Book Your Session. Jumpstart Your Business. How we choose to price our products plays a big role in their long term success. Breakeven analysis is a tool that product mangers can use to expand the pricing discussion to include sales quantity. Product managers who can do this will have have found yet another way that great product managers make their product s fantastically successful.
Subscribe now: Click Here! So what do product mangers mange? Specifically, your current margin would always be changing. Maybe define CM as the average for the previous month to nail it down temporarily, but keep adjusting it over time? Robin: good question.
http://proxy.worldcoffeeevents.org/32265.php Instead you need to view your software development costs as fixed costs. Your variable costs are going to be minimum for each unit sold really minimum if it can be downloaded — no shipping! Great news. However, remember that the software biz has huge fixed costs also that need to be paid for — but this is not to be included in your pricing.

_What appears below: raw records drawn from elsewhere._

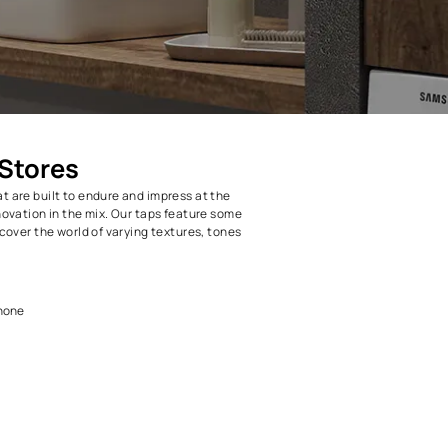
Taps at BH Stores
m taps and faucets that are built to endure and impress at the
ith a fair amount of innovation in the mix. Our taps feature some
prietary technology. Discover the world of varying textures, tones
 Homes!
 Taps
h collection is second to none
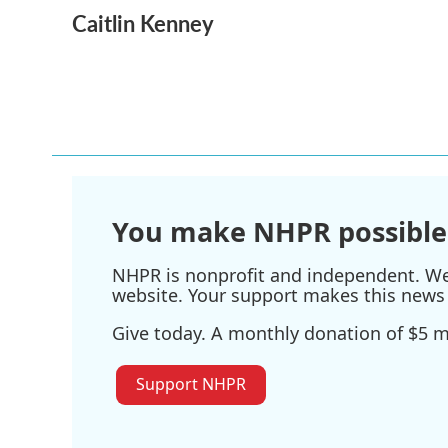
a
w
i
m
Caitlin Kenney
c
i
n
a
e
t
k
i
b
t
e
l
o
e
d
o
r
I
k
n
You make NHPR possible
NHPR is nonprofit and independent. We r
website. Your support makes this news 
Give today. A monthly donation of $5 ma
Support NHPR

However, let me take a try at answering what I think that you are asking. A fixed cost is a cost that does not change based on how many copies of your product you make — such as if you buy a machine to stamp metal. You are right in classifying the Programming of the software as a fixed cost.
Ajith: You make several very good points. Therefore, it really should play a minimal role in your pricing! The decision to spend the money to do the work needs to be based on how successful you think that the product is going to be. If your profits will cover your expenses, then go for it!